- Titre(s) : Environnement toxique
- Scénariste(s) - Dessinatrice(s) - Coloriste(s) : Kate Beaton
- Editeur(s) : Casterman
- Parution : Mars 2023
- Prix : 29,95 €
- EAN : 9782203242234
Fraîchement diplômée d’une licence d’Histoire et d’Anthropologie, Kate Beaton décide du haut de ses 21 ans de partir en Alberta, à 5000 kilomètres de son île natale de Cap-Breton en Nouvelle-Écosse, pour travailler dans les mines de sables bitumeux, des gisements sableux d’où l’on extrait le pétrole. Ce n’est absolument pas ce qu’elle veut faire dans la vie mais il se trouve que c’est la meilleure solution pour elle afin de rembourser rapidement son prêt étudiant et ne plus avoir ce poids sur les épaules. Ainsi, elle arrive au camp de travailleurs de la société Syncrude où elle va faire ses premières armes alors qu’elle ne connaît rien au monde du travail. Pour commencer, ce n’est franchement pas l’idéal ! Non seulement le travail est dur physiquement mais c’est un milieu très particulier où il y a cinquante fois plus d’hommes que de femmes, un monde hyper-masculin et hostile où se faire des amis et exprimer ce que l’on ressent est très difficile. Malgré ce qu’elle endure pendant deux ans dans divers sites et entreprises du bassin pour lesquels elle travaille, Kate partage courageusement son expérience avec le plus grand nombre.

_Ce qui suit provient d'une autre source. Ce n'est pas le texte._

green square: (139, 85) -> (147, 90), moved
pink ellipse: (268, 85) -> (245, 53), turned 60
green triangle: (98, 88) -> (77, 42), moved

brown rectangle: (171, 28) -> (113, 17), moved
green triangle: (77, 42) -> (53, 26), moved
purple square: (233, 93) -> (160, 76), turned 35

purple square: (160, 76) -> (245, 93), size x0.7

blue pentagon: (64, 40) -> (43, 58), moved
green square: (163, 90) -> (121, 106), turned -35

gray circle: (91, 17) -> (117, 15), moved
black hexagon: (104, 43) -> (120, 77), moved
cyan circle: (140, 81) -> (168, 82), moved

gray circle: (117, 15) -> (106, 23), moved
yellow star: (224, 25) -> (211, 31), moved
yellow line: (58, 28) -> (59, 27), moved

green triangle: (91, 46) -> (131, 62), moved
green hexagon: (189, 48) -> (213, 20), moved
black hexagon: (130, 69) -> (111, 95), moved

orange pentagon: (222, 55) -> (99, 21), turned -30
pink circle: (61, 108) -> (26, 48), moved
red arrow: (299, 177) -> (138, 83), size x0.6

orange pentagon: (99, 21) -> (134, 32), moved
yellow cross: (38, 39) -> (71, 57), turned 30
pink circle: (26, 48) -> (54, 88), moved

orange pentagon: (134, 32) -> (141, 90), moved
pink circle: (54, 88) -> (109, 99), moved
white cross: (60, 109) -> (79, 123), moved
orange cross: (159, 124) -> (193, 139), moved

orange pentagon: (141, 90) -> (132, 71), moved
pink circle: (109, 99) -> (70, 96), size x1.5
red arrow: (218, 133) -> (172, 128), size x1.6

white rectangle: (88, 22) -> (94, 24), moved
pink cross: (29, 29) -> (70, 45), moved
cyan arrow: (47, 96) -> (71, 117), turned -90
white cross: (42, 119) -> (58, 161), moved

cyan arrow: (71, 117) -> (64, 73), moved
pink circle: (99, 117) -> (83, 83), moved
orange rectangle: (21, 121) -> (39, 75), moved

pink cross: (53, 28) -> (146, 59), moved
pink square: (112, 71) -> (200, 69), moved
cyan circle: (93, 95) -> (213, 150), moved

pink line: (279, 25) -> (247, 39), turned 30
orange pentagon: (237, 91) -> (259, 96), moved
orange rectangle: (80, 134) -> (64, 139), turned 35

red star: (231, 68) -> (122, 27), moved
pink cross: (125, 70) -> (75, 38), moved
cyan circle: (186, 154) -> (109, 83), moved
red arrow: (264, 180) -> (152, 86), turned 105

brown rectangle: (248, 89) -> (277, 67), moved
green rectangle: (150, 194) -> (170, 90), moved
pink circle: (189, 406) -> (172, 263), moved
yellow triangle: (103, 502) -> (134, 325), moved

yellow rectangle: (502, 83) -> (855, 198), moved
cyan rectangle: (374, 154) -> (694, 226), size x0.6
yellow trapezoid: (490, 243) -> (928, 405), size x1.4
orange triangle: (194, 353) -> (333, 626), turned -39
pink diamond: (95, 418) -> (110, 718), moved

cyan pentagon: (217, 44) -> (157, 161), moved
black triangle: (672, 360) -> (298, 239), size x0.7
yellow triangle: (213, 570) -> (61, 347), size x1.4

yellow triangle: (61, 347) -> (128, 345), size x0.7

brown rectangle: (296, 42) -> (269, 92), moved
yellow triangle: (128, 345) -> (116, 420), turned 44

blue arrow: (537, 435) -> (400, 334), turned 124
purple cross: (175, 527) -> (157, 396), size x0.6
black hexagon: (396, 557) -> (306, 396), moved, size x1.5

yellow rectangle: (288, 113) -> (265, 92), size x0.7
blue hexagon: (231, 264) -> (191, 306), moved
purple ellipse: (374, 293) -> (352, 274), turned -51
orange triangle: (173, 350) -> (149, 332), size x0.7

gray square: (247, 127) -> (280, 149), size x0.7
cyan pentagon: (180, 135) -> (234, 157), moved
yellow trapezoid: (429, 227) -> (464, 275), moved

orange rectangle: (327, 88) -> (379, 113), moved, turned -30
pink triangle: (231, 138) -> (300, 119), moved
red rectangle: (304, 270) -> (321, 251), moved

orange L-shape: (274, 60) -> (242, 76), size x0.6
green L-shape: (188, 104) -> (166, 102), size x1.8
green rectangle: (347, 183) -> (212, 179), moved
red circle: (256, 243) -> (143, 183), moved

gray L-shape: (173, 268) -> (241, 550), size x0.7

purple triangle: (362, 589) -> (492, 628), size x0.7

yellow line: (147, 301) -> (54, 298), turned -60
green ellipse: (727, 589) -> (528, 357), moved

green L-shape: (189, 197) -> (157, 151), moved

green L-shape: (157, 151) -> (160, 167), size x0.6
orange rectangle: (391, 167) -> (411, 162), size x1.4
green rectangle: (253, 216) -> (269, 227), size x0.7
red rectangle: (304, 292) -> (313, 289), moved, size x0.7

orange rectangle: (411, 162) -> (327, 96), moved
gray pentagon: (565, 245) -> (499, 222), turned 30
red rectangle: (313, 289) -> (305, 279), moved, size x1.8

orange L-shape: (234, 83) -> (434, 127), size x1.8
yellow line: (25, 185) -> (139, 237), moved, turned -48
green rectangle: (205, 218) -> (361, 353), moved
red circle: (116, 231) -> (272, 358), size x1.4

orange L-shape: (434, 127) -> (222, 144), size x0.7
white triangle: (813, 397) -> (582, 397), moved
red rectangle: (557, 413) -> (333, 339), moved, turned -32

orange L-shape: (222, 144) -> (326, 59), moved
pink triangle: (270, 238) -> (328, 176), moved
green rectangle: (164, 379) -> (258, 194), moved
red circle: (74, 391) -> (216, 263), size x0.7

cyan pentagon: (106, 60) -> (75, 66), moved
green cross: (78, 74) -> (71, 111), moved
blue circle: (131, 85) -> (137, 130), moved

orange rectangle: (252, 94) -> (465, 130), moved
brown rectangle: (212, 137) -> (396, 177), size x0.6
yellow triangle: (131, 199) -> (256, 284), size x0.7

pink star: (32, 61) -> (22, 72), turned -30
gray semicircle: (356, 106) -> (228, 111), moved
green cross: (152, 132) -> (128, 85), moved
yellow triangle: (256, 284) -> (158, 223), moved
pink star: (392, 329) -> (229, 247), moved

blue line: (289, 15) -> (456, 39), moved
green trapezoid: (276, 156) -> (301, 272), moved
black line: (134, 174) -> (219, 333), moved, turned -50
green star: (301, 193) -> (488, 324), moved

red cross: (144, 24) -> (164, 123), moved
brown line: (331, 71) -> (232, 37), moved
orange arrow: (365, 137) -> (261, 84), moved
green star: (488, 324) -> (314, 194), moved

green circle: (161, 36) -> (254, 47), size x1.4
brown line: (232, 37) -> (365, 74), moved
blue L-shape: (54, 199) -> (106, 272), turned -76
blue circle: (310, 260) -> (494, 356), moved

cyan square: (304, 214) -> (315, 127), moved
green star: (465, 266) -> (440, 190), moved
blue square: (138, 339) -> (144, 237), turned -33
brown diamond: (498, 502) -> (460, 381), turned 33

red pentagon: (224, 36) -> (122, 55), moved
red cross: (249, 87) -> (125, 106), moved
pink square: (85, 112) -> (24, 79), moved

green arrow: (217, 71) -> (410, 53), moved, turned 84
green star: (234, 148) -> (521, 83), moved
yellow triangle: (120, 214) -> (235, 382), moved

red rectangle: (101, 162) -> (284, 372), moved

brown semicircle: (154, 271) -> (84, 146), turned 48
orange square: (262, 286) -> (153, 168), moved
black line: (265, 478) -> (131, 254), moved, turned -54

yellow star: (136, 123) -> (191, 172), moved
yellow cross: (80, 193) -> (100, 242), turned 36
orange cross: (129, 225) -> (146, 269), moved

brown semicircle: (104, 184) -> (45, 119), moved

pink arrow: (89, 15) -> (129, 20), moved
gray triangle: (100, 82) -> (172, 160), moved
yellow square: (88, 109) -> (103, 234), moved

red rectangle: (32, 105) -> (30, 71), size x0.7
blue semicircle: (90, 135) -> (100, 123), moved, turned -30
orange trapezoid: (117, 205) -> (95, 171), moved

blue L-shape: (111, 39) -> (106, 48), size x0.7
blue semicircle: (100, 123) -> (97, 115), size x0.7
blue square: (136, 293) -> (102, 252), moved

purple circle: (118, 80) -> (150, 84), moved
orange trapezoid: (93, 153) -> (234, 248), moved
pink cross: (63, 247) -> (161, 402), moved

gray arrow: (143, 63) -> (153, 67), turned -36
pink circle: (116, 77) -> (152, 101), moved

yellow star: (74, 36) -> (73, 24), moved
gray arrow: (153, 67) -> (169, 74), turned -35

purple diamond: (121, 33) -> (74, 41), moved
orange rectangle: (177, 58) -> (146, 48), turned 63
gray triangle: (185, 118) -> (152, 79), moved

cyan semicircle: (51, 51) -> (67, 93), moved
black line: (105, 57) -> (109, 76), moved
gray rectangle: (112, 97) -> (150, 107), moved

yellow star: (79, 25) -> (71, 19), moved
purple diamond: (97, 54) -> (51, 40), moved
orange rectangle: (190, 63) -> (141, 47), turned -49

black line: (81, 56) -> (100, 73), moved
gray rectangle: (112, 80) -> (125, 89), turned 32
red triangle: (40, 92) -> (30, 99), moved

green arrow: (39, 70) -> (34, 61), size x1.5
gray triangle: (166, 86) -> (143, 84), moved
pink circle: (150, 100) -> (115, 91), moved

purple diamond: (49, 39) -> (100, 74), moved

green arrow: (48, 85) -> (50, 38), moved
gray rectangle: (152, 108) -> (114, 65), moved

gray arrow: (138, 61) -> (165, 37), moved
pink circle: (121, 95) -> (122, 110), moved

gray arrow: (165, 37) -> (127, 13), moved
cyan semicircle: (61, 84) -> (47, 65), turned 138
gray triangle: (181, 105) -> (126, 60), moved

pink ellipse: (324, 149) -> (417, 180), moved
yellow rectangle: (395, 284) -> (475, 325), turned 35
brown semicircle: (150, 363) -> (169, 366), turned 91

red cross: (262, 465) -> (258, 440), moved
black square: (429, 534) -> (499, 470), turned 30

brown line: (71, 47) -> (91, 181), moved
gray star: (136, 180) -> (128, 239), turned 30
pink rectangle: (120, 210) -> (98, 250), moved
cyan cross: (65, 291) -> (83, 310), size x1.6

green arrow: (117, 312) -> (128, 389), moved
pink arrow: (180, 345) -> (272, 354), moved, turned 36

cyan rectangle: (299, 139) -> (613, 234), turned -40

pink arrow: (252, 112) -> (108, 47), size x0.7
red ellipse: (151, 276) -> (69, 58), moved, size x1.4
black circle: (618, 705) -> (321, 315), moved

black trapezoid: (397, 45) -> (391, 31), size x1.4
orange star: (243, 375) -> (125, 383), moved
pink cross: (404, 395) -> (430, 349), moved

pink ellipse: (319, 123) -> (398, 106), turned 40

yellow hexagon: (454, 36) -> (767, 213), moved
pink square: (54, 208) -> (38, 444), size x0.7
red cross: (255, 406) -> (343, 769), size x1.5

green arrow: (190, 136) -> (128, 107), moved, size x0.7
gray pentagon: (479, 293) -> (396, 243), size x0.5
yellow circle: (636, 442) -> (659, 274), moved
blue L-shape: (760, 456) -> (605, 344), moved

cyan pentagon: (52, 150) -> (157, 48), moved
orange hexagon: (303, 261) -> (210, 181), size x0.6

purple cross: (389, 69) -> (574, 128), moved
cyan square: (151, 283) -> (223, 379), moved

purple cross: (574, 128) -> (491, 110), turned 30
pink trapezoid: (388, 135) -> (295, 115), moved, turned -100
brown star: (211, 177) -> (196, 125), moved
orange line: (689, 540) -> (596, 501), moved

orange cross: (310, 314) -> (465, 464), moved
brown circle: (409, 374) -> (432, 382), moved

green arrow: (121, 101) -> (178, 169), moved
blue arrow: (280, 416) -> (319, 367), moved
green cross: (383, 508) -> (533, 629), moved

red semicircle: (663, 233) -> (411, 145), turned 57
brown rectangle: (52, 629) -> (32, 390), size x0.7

Si Environnement toxique est le roman graphique préféré de Barack Obama en 2022, ce n’est absolument pas étonnant. Nous avons là entre les mains une véritable étude sociologique objective qui a nécessité beaucoup de courage et de force à Kate Beaton dans sa réalisation. D’ailleurs, l’autrice a attendu 2016 avant de commencer à travailler sur le projet. Une prise de recul lui était nécessaire et à la lecture de l’album, l’évidence se fait jour. Ce qui est remarquable est le fait que l’autrice traite l’ensemble avec beaucoup d’empathie et un peu d’humour. Malgré les faits dramatiques, elle essaye de trouver des explications à ces actes et comportements. Elle expose à son lectorat qu’il s’agit des conséquences de la solitude, de la pénibilité du travail, de l’exploitation froide de l’être humain et de l’éloignement familial qui transforment les personnes/hommes n’ayant pas forcément au départ ce types d’attitudes sexistes et grivoises. Mais heureusement, Kate a aussi rencontré des hommes bien. Cet environnement est donc toxique pour les femmes mais aussi pour la nature et les peuples autochtones spoliés de leurs terres, un focus écologique qu’il était également nécessaire de faire. Cette œuvre personnelle, fleuve et marquante, se traduit par un pavé de plus de 430 planches pensées, réfléchies et dessinées avec les tripes pour briser le silence sur un monde à part, une niche professionnelle isolée, complexe et méconnue. Le trait de Kate Beaton est doux, très expressif et s’accorde parfaitement avec ses mots, tout comme la teinte monochrome bleu-gris de la mise en couleurs est en phase avec la toxicité ambiante globale.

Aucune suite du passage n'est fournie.